The previous studies were done from 1968 to 2011, mostly in Europe, Canada and other countries outside the U.S., and the definitions of infections were not uniform across all of these studies, the authors acknowledge.

It's also possible that growing awareness of antibiotic resistance and more fine-tuned efforts to prevent health-care associated infections might mean the impact of resistance on infections for cancer and surgery patients is smaller than projected in this analysis, the researchers note.

Even so, the findings offer more evidence of the impact of antibiotic resistance on outcomes for patients who rely on these treatments to prevent infections after surgery and chemotherapy, Joshua Wolf, an infectious disease researcher at St. Jude's Children's Research Hospital in Memphis, Tennessee, writes in an accompanying editorial.

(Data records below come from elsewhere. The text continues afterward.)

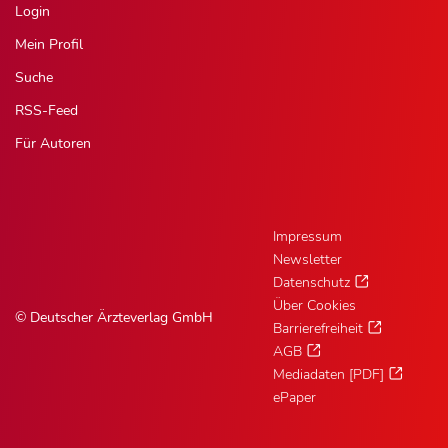
Login
Mein Profil
Suche
RSS-Feed
Für Autoren
Impressum
Newsletter
Datenschutz
Über Cookies
© Deutscher Ärzteverlag GmbH
Barrierefreiheit
AGB
Mediadaten [PDF]
ePaper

"As antibiotic resistance rates rise, it is inevitable that prophylaxis will become less effective," Wolf told Reuters Health by email.

"It is very likely that surgical procedures will become less safe for patients," Wolf added. "Treatment for cancer would also become more challenging as antibiotic resistant bacteria become more prevalent."

To slow the trajectory, doctors can avoid prescribing antibiotics for coughs and colds unless they have evidence of a bacterial infection, Wolf added. Patients can also avoid pressuring doctors to give them these prescriptions to treat a common cold.

Consumers, too, can help by refusing to buy meat that was raised with antibiotics for growth promotion, Wolf noted.

"The broad solution is for everyone to do a better job on infection control and conserving the effectiveness of the antibiotics we have," Laxminarayan said.